Records from a data collection
Content starts

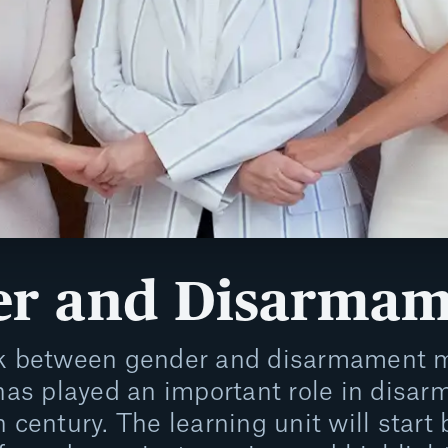
r and Disarmam
nk between gender and disarmament m
 has played an important role in disar
h century. The learning unit will start 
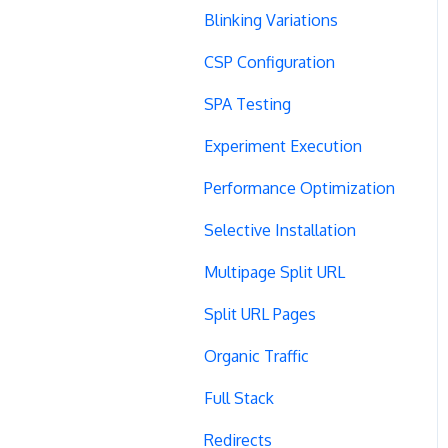
Blinking Variations
CSP Configuration
SPA Testing
Experiment Execution
Performance Optimization
Selective Installation
Multipage Split URL
Split URL Pages
Organic Traffic
Full Stack
Redirects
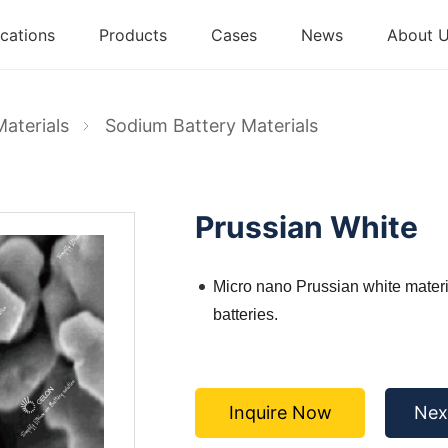
cations
Products
Cases
News
About 
Materials
Sodium Battery Materials
Prussian White
Micro nano Prussian white materi
batteries.
Inquire Now
Nex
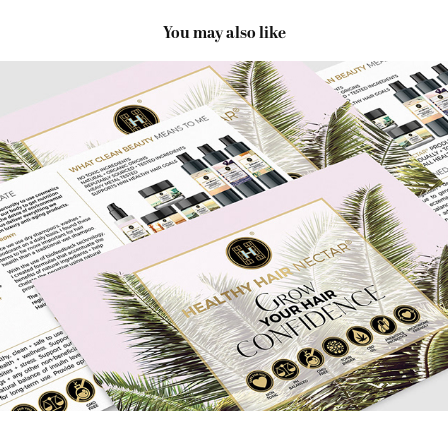
You may also like
Healthy Hair Nectar Packaging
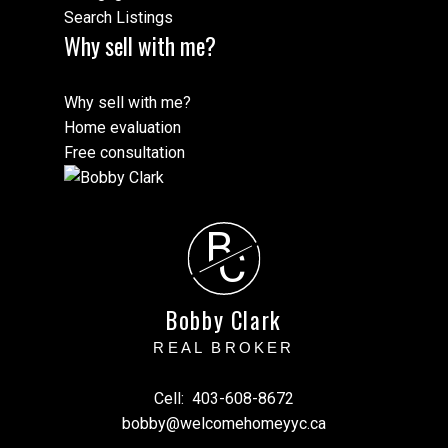
Search Listings
Why sell with me?
Why sell with me?
Home evaluation
Free consultation
B
C
Bobby Clark
REAL BROKER
Cell:
403-608-8672
bobby@welcomehomeyyc.ca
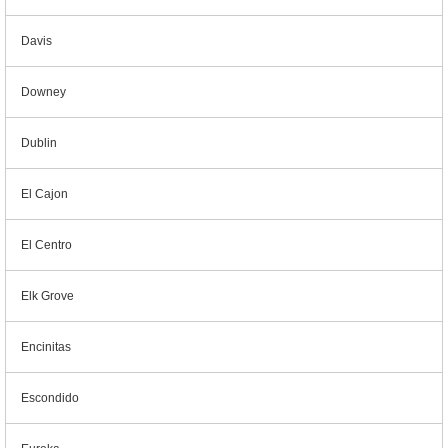
Davis
Downey
Dublin
El Cajon
El Centro
Elk Grove
Encinitas
Escondido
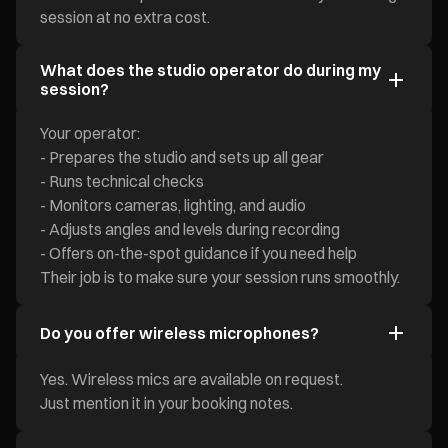
session at no extra cost.
What does the studio operator do during my
session?
Your operator:
- Prepares the studio and sets up all gear
- Runs technical checks
- Monitors cameras, lighting, and audio
- Adjusts angles and levels during recording
- Offers on-the-spot guidance if you need help
Their job is to make sure your session runs smoothly.
Do you offer wireless microphones?
Yes. Wireless mics are available on request.
Just mention it in your booking notes.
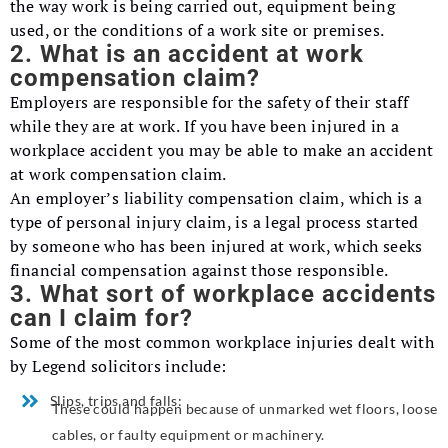
the way work is being carried out, equipment being
used, or the conditions of a work site or premises.
2. What is an accident at work
compensation claim?
Employers are responsible for the safety of their staff
while they are at work. If you have been injured in a
workplace accident you may be able to make an accident
at work compensation claim.
An employer’s liability compensation claim, which is a
type of personal injury claim, is a legal process started
by someone who has been injured at work, which seeks
financial compensation against those responsible.
3. What sort of workplace accidents
can I claim for?
Some of the most common workplace injuries dealt with
by Legend solicitors include:
Slips, trips and falls:
These could happen because of unmarked wet floors, loose
cables, or faulty equipment or machinery.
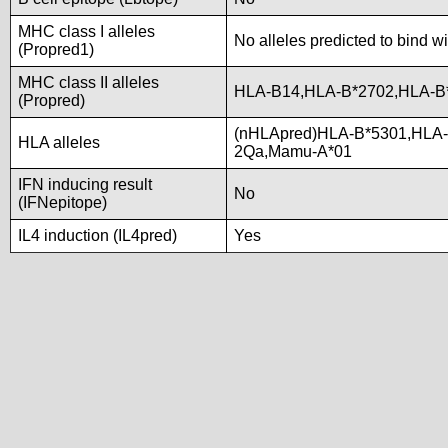
MHC class I alleles
No alleles predicted to bind wi
(Propred1)
MHC class II alleles
HLA-B14,HLA-B*2702,HLA-B
(Propred)
(nHLApred)HLA-B*5301,HLA-
HLA alleles
2Qa,Mamu-A*01
IFN inducing result
No
(IFNepitope)
IL4 induction (IL4pred)
Yes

Content ends

What is needed: Note every line above where the string "make" shows up, and copy those lines.

Task answer:
Their job is to make sure your session runs smoothly.
workplace accident you may be able to make an accident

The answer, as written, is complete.